Warning: 4 new ways of HTTP request smuggling attacks

New variants of HTTP request smuggling attacks require new defenses and has many challenges, as experts demonstrate

HTTP request smuggling attacks have more variants. HTTP Request Smuggling or HTTP Desyncing^[1] is the method of a cyber attack invented back in 2005. This method allows for various attackers to work against commercial off-the-shelf web servers and HTTP proxy servers.^[2] Attacks can be used to send ambiguous requests appended to the legitimate user request and exploit hijacking operations, exfiltrate credentials, steal data directly from victims, control the server, and other functions.^[3]

A security researcher at SafeBreach presented the newest findings of the HTTP proxy servers and susceptibility to HTTP request smuggling attacks. Requests can be smuggled across WAFs and security solutions, affect HTTP caches, help to hijack user requests and operate data exfiltration or different malicious activities. These new variants have various combinations and can help compromise the login pages of popular applications.

The demonstration from Amit Klein shows four new variants and how successful such attacks can get:

I demonstrate four new HTTP Request Smuggling attack variants that work against COTS, popular, present-day web servers and HTTP proxy servers. I also describe a successful attack with an old variant, and I demonstrate a circumvention of an existing HTTP Request Smuggling protection for a free, open source application security solution.

The technique significantly evolved for the past 15 years

This desyncing technique is known from 2005 when first researchers alerted about the risk. It interferes with the way the particular website processes the sequences of HTTP requests that get received from a few users at the time. Such flaws that relate to the smuggling of requests arise when front-end and back-end servers interpret the boundary of an HTTP request differently.

Malicious actors can easily send ambiguous requests and desynchronize these requests to hijack credentials, inject responses to users, steal data from victims, and exfiltrate other valuable details, transfer all the information to attacker-controlled servers. First demonstrated 15 years ago, this technique received a few improvements already and expanded significantly, according to many researchers.^[4]

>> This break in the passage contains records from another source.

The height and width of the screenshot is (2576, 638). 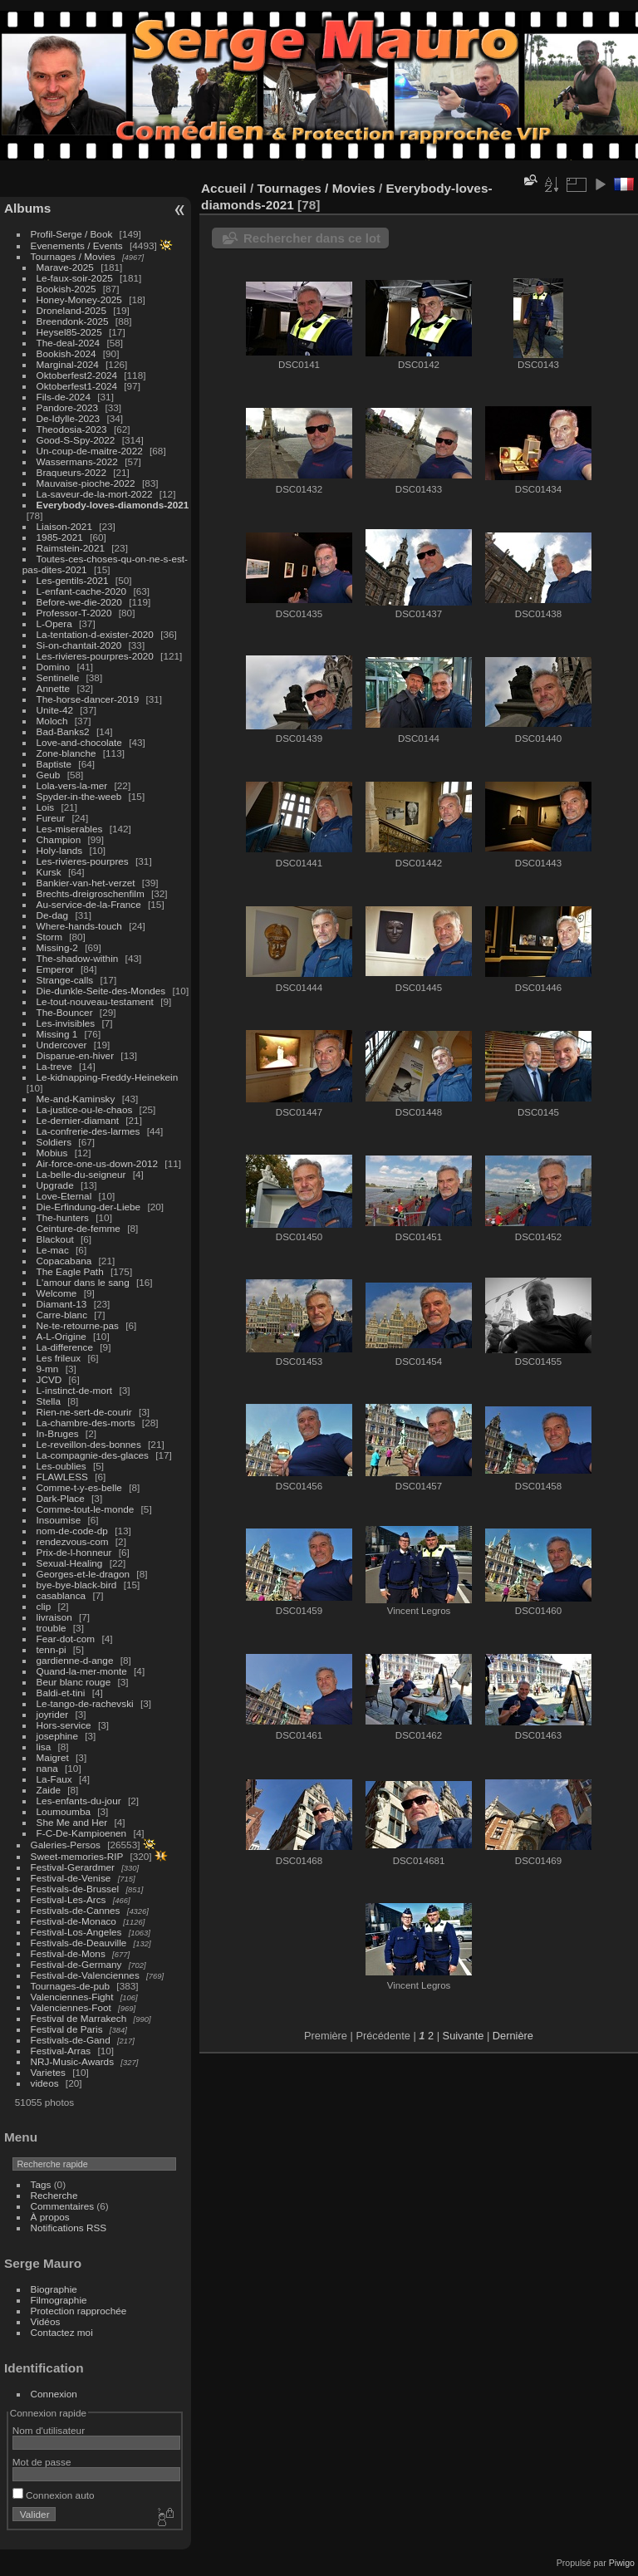 I want to click on 9-mn, so click(x=48, y=1368).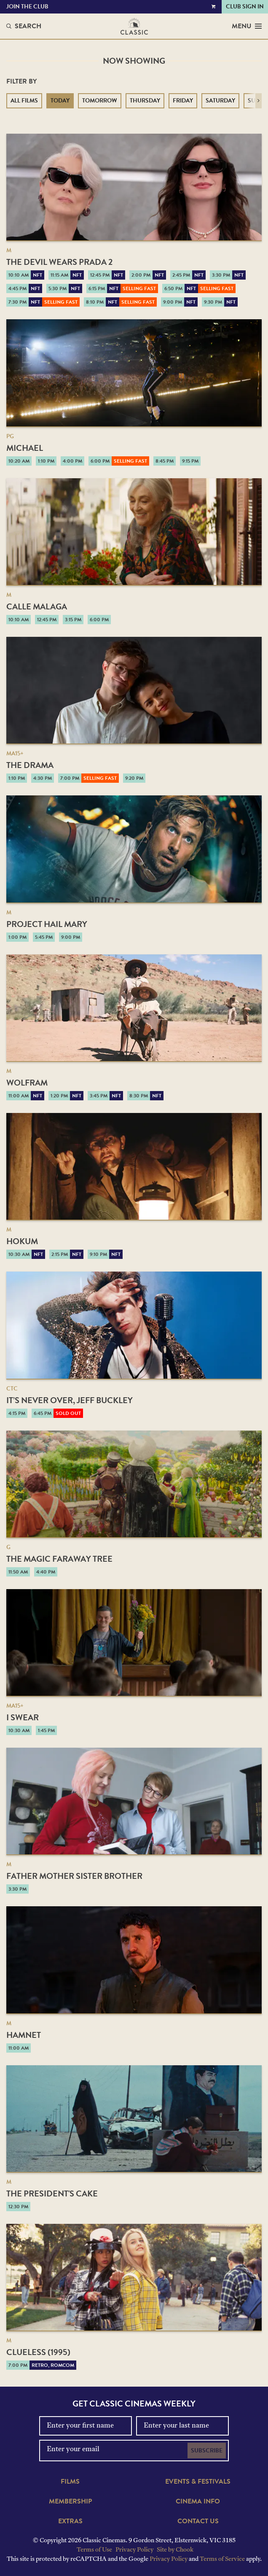 The width and height of the screenshot is (268, 2576). What do you see at coordinates (198, 2521) in the screenshot?
I see `Contact Us` at bounding box center [198, 2521].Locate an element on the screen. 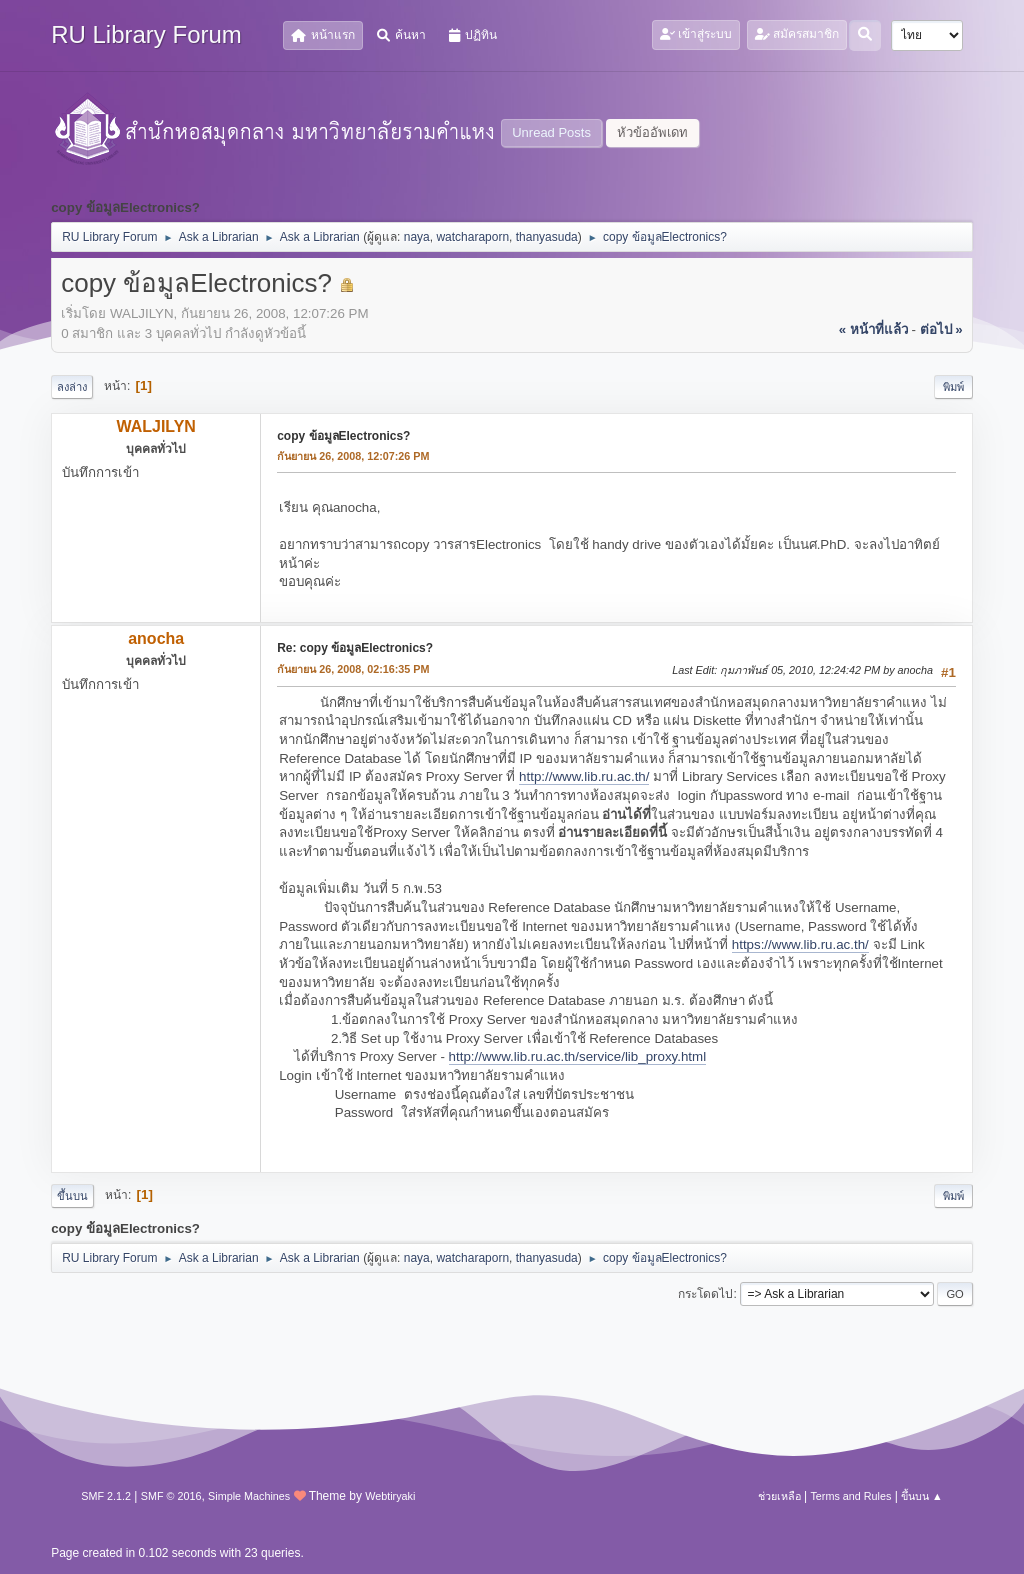  Webtiryaki is located at coordinates (390, 1496).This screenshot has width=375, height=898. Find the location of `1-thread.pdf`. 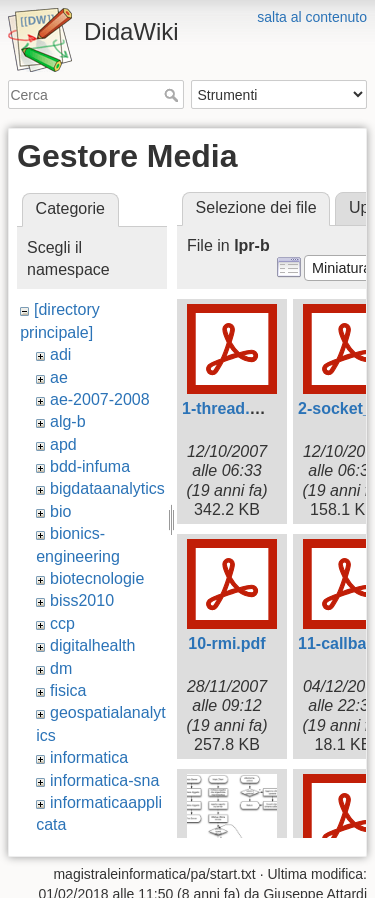

1-thread.pdf is located at coordinates (228, 408).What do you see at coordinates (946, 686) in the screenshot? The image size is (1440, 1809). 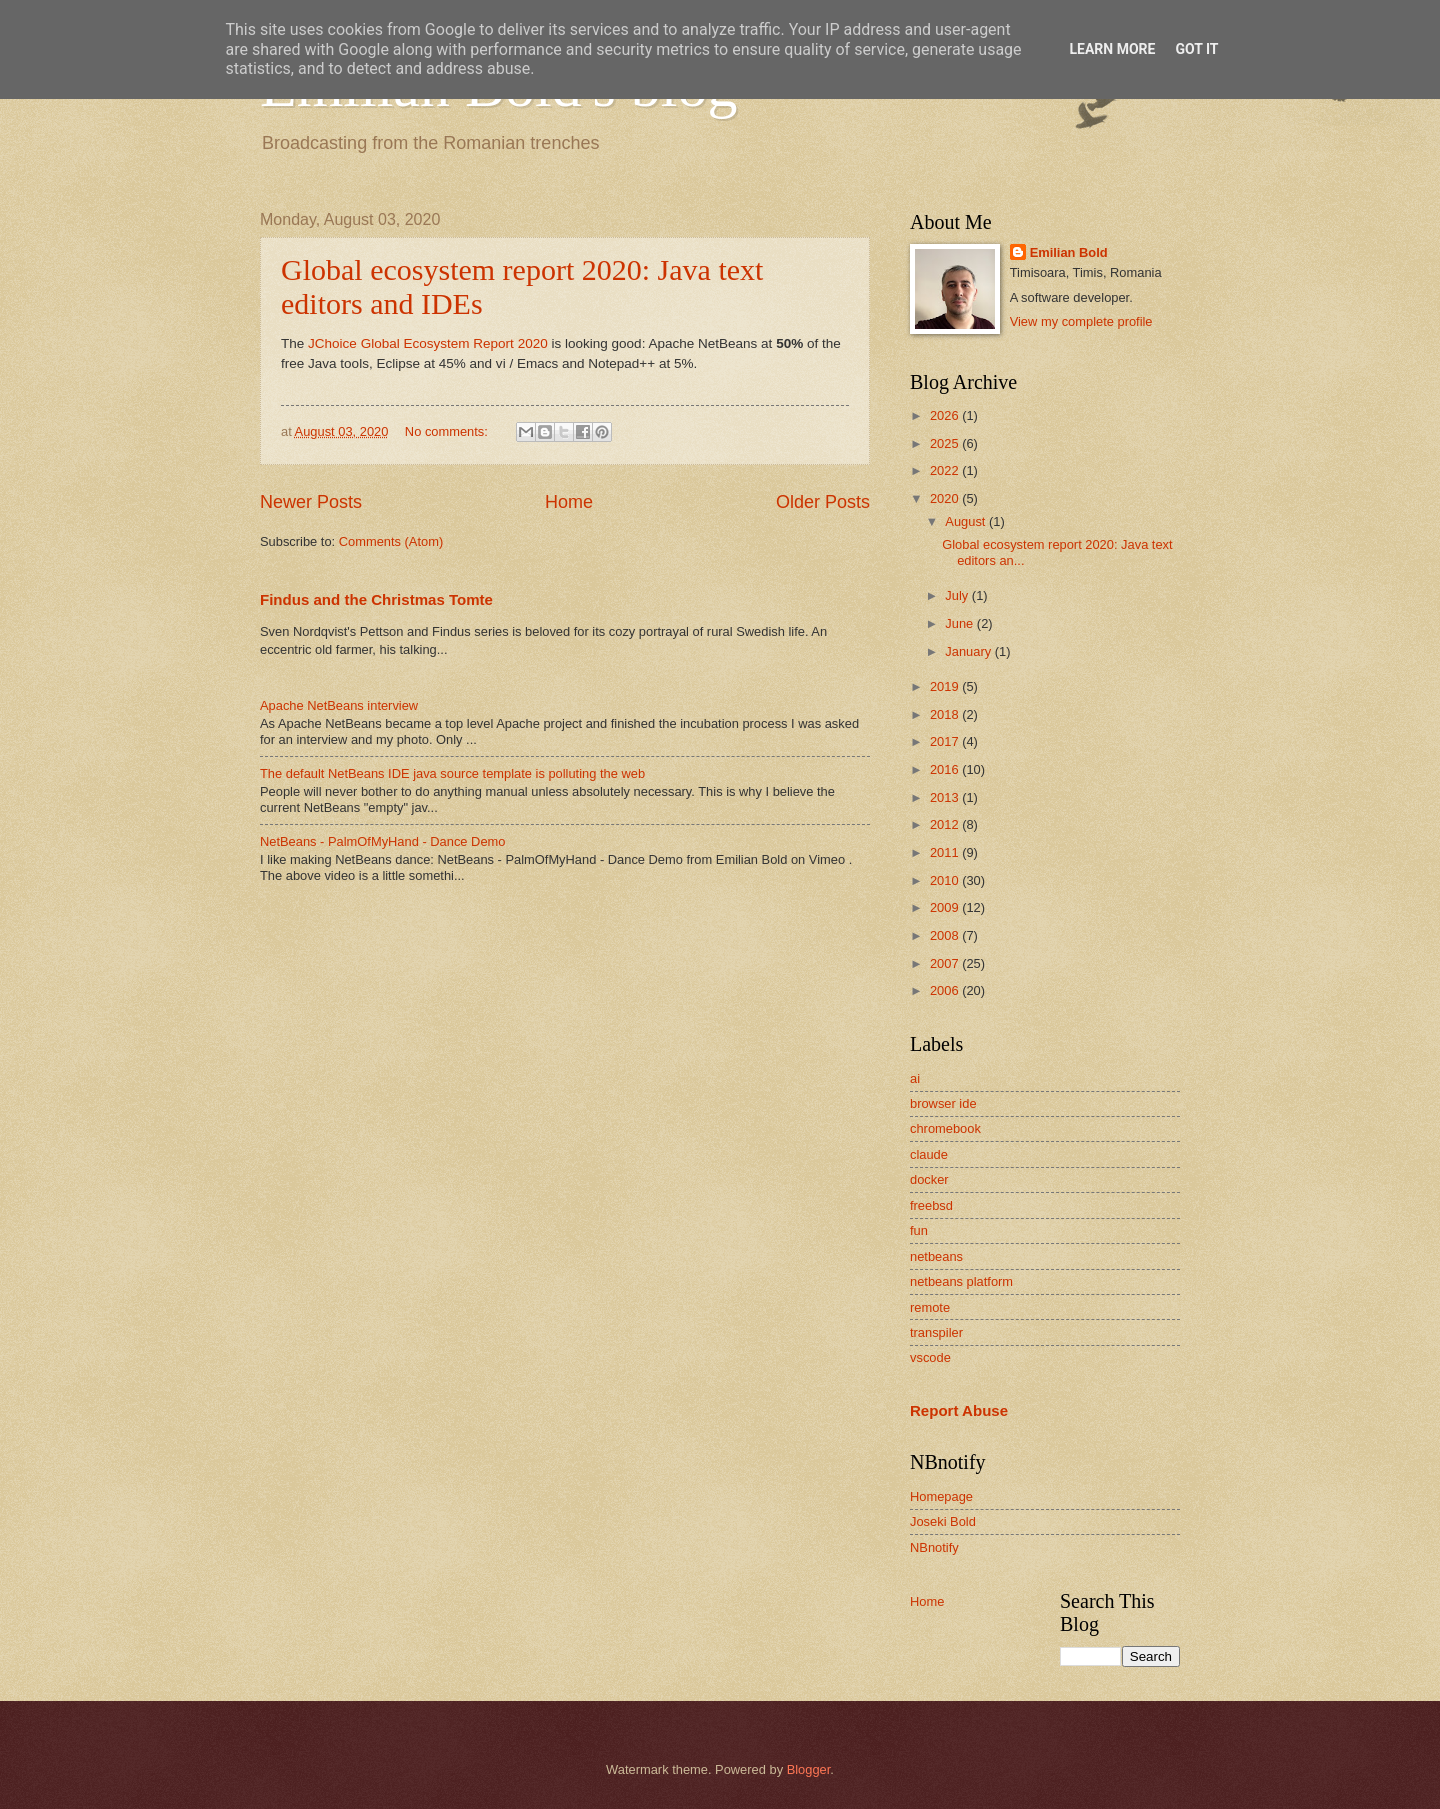 I see `2019` at bounding box center [946, 686].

The latest versions of the improvements show the function that allows the privileged access to internal APIs and various combinations of proxy-servers. Klein disclosed four new HTTP desyncing attack options, including the one old option:

• “Header SP / CR junk:…”;
• “Wait for It”;
• HTTP / 1.2 to bypass mod_security-like security;
• A plain solution;
• “CR header”.

Challenges and security requirements for the defenses

When such HTTP requests are handled, with two content-length header files, for example, the second header is accepted as valid, so two servers interpret the particular application differently, leading to successful request smuggling. Other variants revealed that in addition to requests smuggling such flaw exploitation can lead to malicious process launches and bypassing of specified CRS.^[5]

Possible defense solutions might include the normalization of outbound HTTP Requests from proxy servers. Experts noted that there is a need for reliable web application firewall solutions that can handle HTTP Request Smuggling attacks and provides full protection. As the presentation notes, HTTP request smuggling is still a thing, so existing source solutions are lacking, and there are more approaches that should be considered.